**Task details:** Below are several entries. Transcribe exactly those lines that fall from the one with "The process is" through the one with "Making the Right Choice for Your", end lines included.

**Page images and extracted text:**
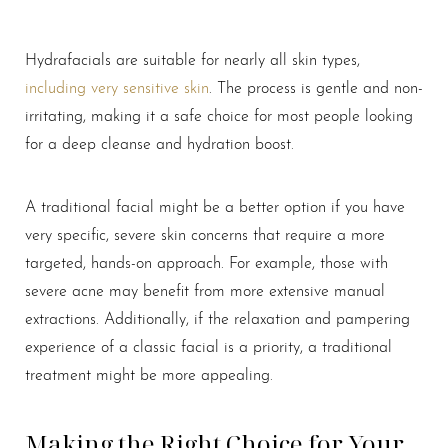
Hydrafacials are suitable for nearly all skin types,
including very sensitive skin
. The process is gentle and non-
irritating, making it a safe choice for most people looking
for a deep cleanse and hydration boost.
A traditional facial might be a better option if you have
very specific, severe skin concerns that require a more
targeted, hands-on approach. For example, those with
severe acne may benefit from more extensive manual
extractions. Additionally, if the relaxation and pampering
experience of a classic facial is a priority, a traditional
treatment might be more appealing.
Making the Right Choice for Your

* * *

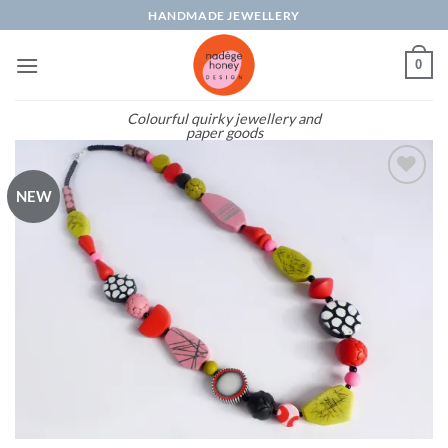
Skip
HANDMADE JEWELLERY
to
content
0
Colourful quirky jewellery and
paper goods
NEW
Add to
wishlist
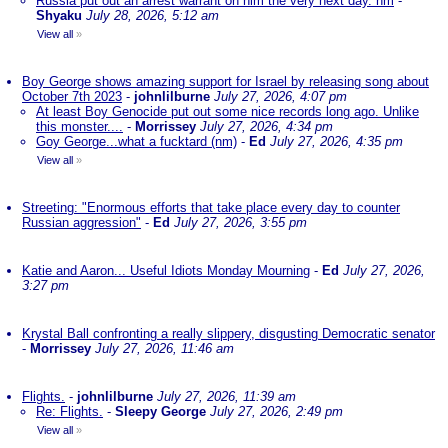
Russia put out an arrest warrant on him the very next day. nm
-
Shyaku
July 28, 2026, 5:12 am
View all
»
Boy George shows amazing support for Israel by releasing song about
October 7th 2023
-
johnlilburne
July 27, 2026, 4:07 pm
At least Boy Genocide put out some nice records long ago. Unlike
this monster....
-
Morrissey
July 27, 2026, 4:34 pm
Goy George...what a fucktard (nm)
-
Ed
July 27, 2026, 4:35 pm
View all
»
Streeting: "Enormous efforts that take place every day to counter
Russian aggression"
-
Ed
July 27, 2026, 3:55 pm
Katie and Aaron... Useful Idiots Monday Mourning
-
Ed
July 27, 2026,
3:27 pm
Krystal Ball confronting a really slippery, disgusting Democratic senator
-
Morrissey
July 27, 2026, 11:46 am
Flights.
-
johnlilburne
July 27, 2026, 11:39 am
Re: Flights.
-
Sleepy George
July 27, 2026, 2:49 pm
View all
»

---

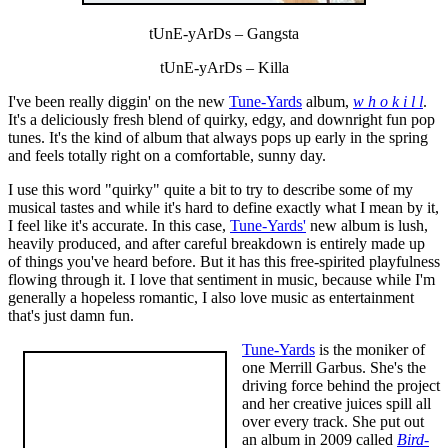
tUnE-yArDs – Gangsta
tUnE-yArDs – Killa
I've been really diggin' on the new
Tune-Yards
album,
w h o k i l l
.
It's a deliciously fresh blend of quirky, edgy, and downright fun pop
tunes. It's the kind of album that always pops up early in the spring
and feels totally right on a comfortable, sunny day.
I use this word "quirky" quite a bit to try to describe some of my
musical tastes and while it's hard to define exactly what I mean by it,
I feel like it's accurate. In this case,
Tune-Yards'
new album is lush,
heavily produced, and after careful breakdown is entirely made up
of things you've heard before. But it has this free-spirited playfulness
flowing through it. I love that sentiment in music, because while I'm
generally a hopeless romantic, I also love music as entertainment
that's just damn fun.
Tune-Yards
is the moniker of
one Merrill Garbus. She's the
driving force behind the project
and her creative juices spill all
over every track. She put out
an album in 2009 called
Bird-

**Finished task:**
. The process is gentle and non-
irritating, making it a safe choice for most people looking
for a deep cleanse and hydration boost.
A traditional facial might be a better option if you have
very specific, severe skin concerns that require a more
targeted, hands-on approach. For example, those with
severe acne may benefit from more extensive manual
extractions. Additionally, if the relaxation and pampering
experience of a classic facial is a priority, a traditional
treatment might be more appealing.
Making the Right Choice for Your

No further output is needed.